§ **WHAT THIS TASK INVOLVES**
Word-for-word transcription needed. Include every entry below but no pictures.

§ **AVAILABLE DATA**
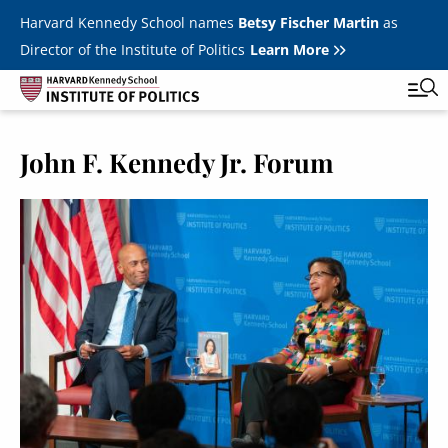
Skip to main content
Harvard Kennedy School names
Betsy Fischer Martin
as
Director of the Institute of Politics
Learn More
John F. Kennedy Jr. Forum
Main
Featured Series
Tog
navigation
Image
All Events
JFK Jr. Forum
Student Programs
T
Youth Poll
Toggle m
Internships & Careers
Fellows
Toggle men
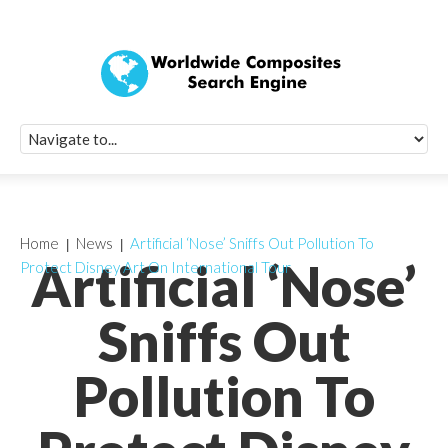
Quick Signup Fo
Worldwide Compo
Newsletter
Receive periodic composite industry updates, news, sur
info, seminars and conference information to you
Home
News
Artificial ‘Nose’ Sniffs Out Pollution To
Artificial ‘Nose’
Protect Disney Art On International Tour
Sniffs Out
Pollution To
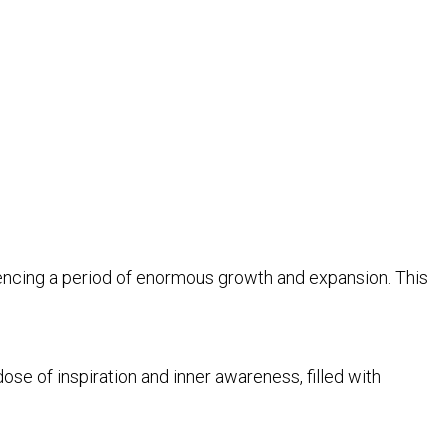
iencing a period of enormous growth and expansion. This
se of inspiration and inner awareness, filled with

§ **SOLUTION FOR THIS PROBLEM**
Skip to main content
Harvard Kennedy School names
Betsy Fischer Martin
as
Director of the Institute of Politics
Learn More
John F. Kennedy Jr. Forum
Main
Featured Series
Tog
navigation
Image
All Events
JFK Jr. Forum
Student Programs
T
Youth Poll
Toggle m
Internships & Careers
Fellows
Toggle men
Quick Signup Fo
Worldwide Compo
Newsletter
Receive periodic composite industry updates, news, sur
info, seminars and conference information to you
Home
News
Artificial ‘Nose’ Sniffs Out Pollution To
Artificial ‘Nose’
Protect Disney Art On International Tour
Sniffs Out
Pollution To
iencing a period of enormous growth and expansion. This
se of inspiration and inner awareness, filled with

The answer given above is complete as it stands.